Directions:
An exact transcript of all the records is required, with nothing left out.

Records for the task:
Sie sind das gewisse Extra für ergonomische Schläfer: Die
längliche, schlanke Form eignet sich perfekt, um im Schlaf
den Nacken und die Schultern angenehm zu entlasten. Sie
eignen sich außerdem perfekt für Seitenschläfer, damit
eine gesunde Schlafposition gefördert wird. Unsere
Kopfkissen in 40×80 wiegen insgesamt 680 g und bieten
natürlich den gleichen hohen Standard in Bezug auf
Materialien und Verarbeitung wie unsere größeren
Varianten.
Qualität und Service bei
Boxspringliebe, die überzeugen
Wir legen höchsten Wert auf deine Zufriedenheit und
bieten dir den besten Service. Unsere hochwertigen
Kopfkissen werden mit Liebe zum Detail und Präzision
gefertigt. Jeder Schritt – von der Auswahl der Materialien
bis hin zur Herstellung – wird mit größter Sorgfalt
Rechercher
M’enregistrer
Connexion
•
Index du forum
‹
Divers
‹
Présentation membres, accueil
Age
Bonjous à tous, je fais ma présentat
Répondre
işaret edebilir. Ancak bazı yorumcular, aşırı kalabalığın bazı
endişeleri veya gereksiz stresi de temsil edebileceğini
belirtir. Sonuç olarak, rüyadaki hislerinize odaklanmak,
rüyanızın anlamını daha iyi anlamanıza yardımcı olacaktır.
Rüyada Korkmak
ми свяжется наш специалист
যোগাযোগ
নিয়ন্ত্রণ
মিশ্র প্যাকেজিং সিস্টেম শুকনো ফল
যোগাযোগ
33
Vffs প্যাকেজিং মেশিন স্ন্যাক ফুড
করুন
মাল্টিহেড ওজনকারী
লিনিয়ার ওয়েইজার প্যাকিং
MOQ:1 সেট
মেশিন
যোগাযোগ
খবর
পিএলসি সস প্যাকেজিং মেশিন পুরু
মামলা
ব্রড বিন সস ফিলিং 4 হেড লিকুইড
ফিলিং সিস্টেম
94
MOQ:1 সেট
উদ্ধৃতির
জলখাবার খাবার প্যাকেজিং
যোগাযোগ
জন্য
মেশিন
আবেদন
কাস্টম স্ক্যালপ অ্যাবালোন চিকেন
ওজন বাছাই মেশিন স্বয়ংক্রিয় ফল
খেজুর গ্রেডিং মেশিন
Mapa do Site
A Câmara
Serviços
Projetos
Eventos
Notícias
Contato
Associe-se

Response area:
Sie sind das gewisse Extra für ergonomische Schläfer: Die
längliche, schlanke Form eignet sich perfekt, um im Schlaf
den Nacken und die Schultern angenehm zu entlasten. Sie
eignen sich außerdem perfekt für Seitenschläfer, damit
eine gesunde Schlafposition gefördert wird. Unsere
Kopfkissen in 40×80 wiegen insgesamt 680 g und bieten
natürlich den gleichen hohen Standard in Bezug auf
Materialien und Verarbeitung wie unsere größeren
Varianten.
Qualität und Service bei
Boxspringliebe, die überzeugen
Wir legen höchsten Wert auf deine Zufriedenheit und
bieten dir den besten Service. Unsere hochwertigen
Kopfkissen werden mit Liebe zum Detail und Präzision
gefertigt. Jeder Schritt – von der Auswahl der Materialien
bis hin zur Herstellung – wird mit größter Sorgfalt
Rechercher
M’enregistrer
Connexion
•
Index du forum
‹
Divers
‹
Présentation membres, accueil
Age
Bonjous à tous, je fais ma présentat
Répondre
işaret edebilir. Ancak bazı yorumcular, aşırı kalabalığın bazı
endişeleri veya gereksiz stresi de temsil edebileceğini
belirtir. Sonuç olarak, rüyadaki hislerinize odaklanmak,
rüyanızın anlamını daha iyi anlamanıza yardımcı olacaktır.
Rüyada Korkmak
ми свяжется наш специалист
যোগাযোগ
নিয়ন্ত্রণ
মিশ্র প্যাকেজিং সিস্টেম শুকনো ফল
যোগাযোগ
33
Vffs প্যাকেজিং মেশিন স্ন্যাক ফুড
করুন
মাল্টিহেড ওজনকারী
লিনিয়ার ওয়েইজার প্যাকিং
MOQ:1 সেট
মেশিন
যোগাযোগ
খবর
পিএলসি সস প্যাকেজিং মেশিন পুরু
মামলা
ব্রড বিন সস ফিলিং 4 হেড লিকুইড
ফিলিং সিস্টেম
94
MOQ:1 সেট
উদ্ধৃতির
জলখাবার খাবার প্যাকেজিং
যোগাযোগ
জন্য
মেশিন
আবেদন
কাস্টম স্ক্যালপ অ্যাবালোন চিকেন
ওজন বাছাই মেশিন স্বয়ংক্রিয় ফল
খেজুর গ্রেডিং মেশিন
Mapa do Site
A Câmara
Serviços
Projetos
Eventos
Notícias
Contato
Associe-se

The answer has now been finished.